30 Nisan 2014 Çarşamba

KENTİMİZDEKİ GÜZELLİKLER, BİR DİLEK VE BİR KAÇ ELEŞTİRİ

Hızırtepe’nin Yeşiltepe mahallesinde engellilerin akülü aküsüz bütün arabalarını tamir eden ve bu arabaları üreten “POLATSAN” adlı bir atölyenin varlığından haberdar mıydınız? Sahibi Aydın Polat’ı tanır mıydınız? Evet kentimizde böyle idealist insanlarda var. 9-10 yıl önce bu fikirlere sahip biri olarak tanımıştım kendisini. Açıkçası başarılı olmasını diliyor ama pekte başarılı olacağına inanmıyordum. Çünkü bu araçları üreten yabancı firmalar her parçanın seri numarasına kadar bilgi veriyor fakat, iş ana beyine gelince oradaki seri numaralarını siliyorlardı. Sakarya Üniversitesi’nde bu araçları incelemeye alan birkaç eloktronik ve bilgisayar öğretim görevlisinin bu noktada bilginin gizlendiğini gördüklerini duymuştum.
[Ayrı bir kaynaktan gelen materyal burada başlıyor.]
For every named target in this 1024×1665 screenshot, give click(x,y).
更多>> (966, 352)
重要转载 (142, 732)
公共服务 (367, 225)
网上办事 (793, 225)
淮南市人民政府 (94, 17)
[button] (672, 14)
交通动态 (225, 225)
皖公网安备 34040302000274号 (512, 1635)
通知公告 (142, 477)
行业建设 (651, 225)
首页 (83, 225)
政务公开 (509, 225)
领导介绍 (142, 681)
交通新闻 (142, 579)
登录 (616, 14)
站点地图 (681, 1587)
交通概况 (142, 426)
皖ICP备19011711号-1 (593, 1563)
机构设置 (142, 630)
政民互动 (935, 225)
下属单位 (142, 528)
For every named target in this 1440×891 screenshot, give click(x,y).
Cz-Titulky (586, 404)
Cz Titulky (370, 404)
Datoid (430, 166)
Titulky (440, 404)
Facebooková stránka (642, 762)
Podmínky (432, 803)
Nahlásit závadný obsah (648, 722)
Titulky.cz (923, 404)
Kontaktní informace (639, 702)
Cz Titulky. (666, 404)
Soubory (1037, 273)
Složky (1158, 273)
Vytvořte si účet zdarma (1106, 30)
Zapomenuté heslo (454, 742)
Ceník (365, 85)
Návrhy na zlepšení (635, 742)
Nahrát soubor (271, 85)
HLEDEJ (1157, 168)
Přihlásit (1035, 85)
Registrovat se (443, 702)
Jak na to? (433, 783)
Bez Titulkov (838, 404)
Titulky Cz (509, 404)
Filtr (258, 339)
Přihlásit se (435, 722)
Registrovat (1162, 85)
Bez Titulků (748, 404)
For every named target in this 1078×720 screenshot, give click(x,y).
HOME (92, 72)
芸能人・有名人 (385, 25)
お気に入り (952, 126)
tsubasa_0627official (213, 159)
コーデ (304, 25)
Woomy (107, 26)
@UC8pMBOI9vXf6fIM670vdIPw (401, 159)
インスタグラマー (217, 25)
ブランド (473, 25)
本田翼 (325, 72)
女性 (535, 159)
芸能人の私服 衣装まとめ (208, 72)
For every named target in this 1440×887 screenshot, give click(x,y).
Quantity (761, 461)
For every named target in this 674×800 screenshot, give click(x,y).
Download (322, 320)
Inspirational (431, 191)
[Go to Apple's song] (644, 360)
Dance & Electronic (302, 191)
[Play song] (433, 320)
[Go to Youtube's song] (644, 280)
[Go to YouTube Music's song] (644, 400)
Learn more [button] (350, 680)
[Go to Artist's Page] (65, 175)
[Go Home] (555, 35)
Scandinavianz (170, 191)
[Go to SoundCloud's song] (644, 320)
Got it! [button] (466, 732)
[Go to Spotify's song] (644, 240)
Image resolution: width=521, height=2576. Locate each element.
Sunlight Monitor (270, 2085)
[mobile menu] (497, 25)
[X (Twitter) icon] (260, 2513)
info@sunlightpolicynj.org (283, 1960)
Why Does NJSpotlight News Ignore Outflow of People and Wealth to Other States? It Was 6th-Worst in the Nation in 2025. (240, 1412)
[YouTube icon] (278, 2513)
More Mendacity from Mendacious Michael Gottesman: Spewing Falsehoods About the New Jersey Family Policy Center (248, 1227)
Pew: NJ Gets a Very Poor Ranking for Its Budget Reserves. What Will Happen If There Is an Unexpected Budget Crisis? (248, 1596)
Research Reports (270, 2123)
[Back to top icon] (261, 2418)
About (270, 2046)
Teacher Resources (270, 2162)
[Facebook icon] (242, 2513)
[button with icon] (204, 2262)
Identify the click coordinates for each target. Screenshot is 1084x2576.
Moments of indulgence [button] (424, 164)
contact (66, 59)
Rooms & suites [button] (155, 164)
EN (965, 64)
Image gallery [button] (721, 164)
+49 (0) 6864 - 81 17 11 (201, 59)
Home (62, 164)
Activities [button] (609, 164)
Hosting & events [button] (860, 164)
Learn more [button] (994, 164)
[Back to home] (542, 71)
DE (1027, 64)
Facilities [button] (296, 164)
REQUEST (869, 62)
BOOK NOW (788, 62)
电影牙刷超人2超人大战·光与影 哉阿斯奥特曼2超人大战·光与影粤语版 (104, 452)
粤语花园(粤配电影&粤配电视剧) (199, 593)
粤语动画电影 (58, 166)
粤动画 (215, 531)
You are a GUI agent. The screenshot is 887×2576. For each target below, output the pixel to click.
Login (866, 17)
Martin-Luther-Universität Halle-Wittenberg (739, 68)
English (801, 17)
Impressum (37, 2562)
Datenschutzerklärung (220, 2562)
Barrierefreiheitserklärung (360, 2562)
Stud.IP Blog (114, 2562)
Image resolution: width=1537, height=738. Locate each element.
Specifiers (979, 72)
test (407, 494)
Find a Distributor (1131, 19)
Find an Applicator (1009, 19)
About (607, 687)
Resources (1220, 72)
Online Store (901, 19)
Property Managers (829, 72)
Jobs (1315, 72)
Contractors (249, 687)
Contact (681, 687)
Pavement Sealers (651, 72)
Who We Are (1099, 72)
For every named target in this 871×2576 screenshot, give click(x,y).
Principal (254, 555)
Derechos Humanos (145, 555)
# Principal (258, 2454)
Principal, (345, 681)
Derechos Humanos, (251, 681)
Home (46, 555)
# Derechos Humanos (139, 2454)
Aydın Polat yılmamış ve aracını geliştirip gün ışığına çıkarmıştı. Bununla da kalmamış, cüzi bir ücret karşılığı belediyenin bu araçların tamiri için belirlediği şantiyesinde sıra beklemek istemeyen engellilere hizmet vermeye başlamışt. Aydın bey engellilere hem araç üretim ve satışı, hem araç bakımı konularında hizmet vermeye devam ediyor mu bilmiyorum. Keşke bu konu sadece “Polatsan”la sınırlı kalmasa. İlimizden daha başka firmalarda ortaya çıksa. Ne yazık ki engelli bireylerin yaşadıkları istihdam sorununa bağlı olarak satın alma gücü olmadığı için buna pek imkân ve ihtimâl yok. Devlet veya belediyeler alıcı olmazsa ne engellilerin nede üretici firmaların yüzü güler. Engellilerin yüzünü ilk güldüren ilimizin Hendek ilçesinin Belediye Başkanı sayın Ali İnci’ydi. Daha sonra merkez belediyemizde engellinin yüzünü güldüren belediye oldu. Yurt dışında yaşayan Türkler’in kurdukları derneklerle topladıkları araçları 9 yıldır dağıtıyorlardı ki, Büyükşehir Belediyesi Çin malı ithalatçısı bir firmanın Adapazarı bayiiyle anlaşarak bu kervana katıldı.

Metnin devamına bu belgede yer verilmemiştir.